American Football: Zusätzliche Förderung mit externen Trainern bei den Minden Wolves

Markus Hachenberg ist zu Gast bei den Minden Wolves und gibt den Receivern
wichtige Tipps für die zukünftige Arbeit. Foto: Minden Wolves
© VOLKER KRUSCHE

Minden (mt/kül). Ob es eine Ersatz-Saison oder nur Freundschaftsspiele geben wird, ist noch nicht geklärt. Die Minden Wolves bereiten sich weiterhin auf ihren ersten offiziellen Einsatz als American-Football-Team vor – und holen sich immer wieder externe Hilfe, um die eigenen Fähigkeiten weiterzuentwickeln.
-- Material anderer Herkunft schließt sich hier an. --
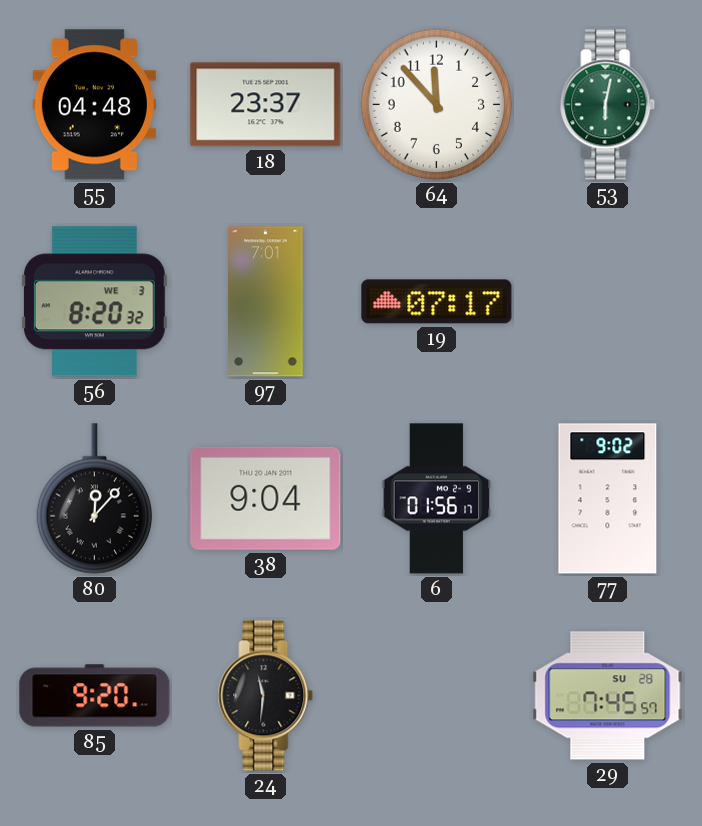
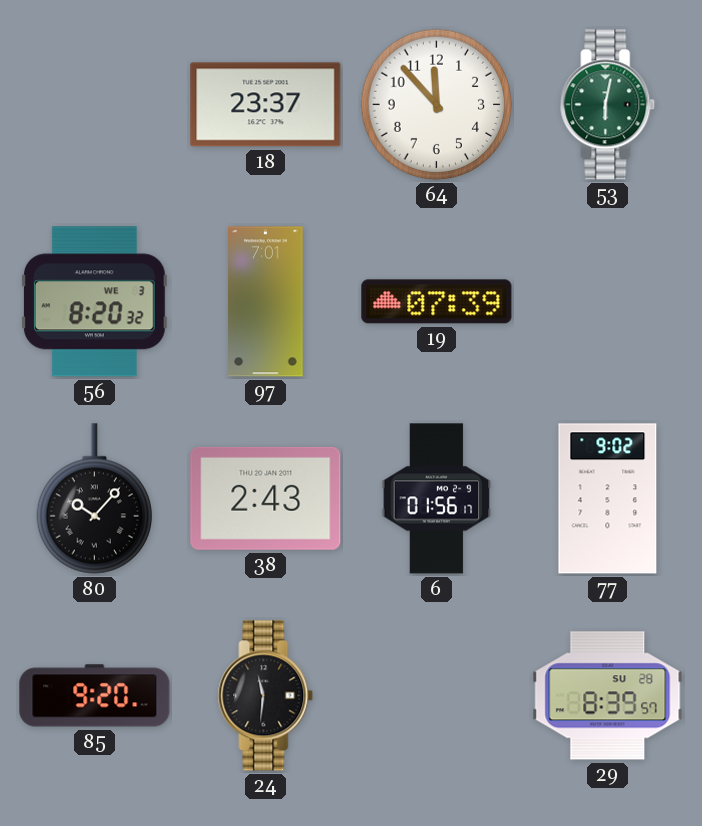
55: 04:48 -> none
19: 07:17 -> 07:39
80: 12:07 -> 10:07
38: 9:04 -> 2:43
29: 7:45 -> 8:39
Seit fast eineinhalb Jahren trainieren die Wölfe auf den großen Tag hin und wurden dabei wie viele andere Sportler von der Corona-Krise ausgebremst. Jetzt haben sie sich wie 21 andere Klubs aus Nordrhein-Westfalen für eine veränderte Saison ausgesprochen. Aber auch freundschaftliche Vergleiche würden die Wölfe gerne in Kauf nehmen. „Hauptsache spielen“, sagt Sportdirektor Volker Krusche: „Die Jungs glauben an Einsätze in diesem Jahr. Wir werden alles versuchen, dass sich dieser Wunsch erfüllen wird.“

Für die sportliche Weiterentwicklung haben die Minden Wolves Förderpakete geschnürt, um alle im Team optimal zu schulen. Dazu gehören gemeinsame Trainingseinheiten mit höherklassigen Teams, zuletzt als Gast von Zweitliga-Absteiger Hannover Spartans, Teilnahmen an Spielercamps, aber auch der Besuch von namhaften Gasttrainern in Minden. Zuletzt war etwa Markus Hachenberg, Receiver-Coach der nordrhein-westfälischen U17-Auswahl „Green Machine“ in Minden zu Gast und zeigte sich beeindruckt von den Bedingungen und vom Leistungsstand. Weitere gemeinsame Einheiten sind geplant.

Auch für die zweitägige Trainingsmaßnahme am kommenden Wochenende haben sich die Wölfe Verstärkung ins Trainerteam geholt. Mit Gerrit Meister (O-Line-Coach Hildesheim Invaders), Carsten Bode (D-Line-Coach Hildesheim Invaders) und Zachary Cavanaugh (Quarterback Berlin Adler) kommen drei anerkannte Football-Fachleute nach Minden. Zudem wird ein Rugbyspieler das Tackling ohne Kopfeinsatz in seiner Sportart erklären. Im September sind dann die Wolves-Quarterbacks beim Camp von Björn Siggelkow in Oldenburg dabei.

„Unsere Spieler profitieren in erster Linie von unserem großen Team von neun Coaches. Daneben sind wir bemüht, den Jungs zusätzliche Förderung durch externe Hilfe zukommen zu lassen“, erläutert Sportdirektor Krusche. Auf diese Weise könnten sich auch die eigenen Trainer weiterentwickeln.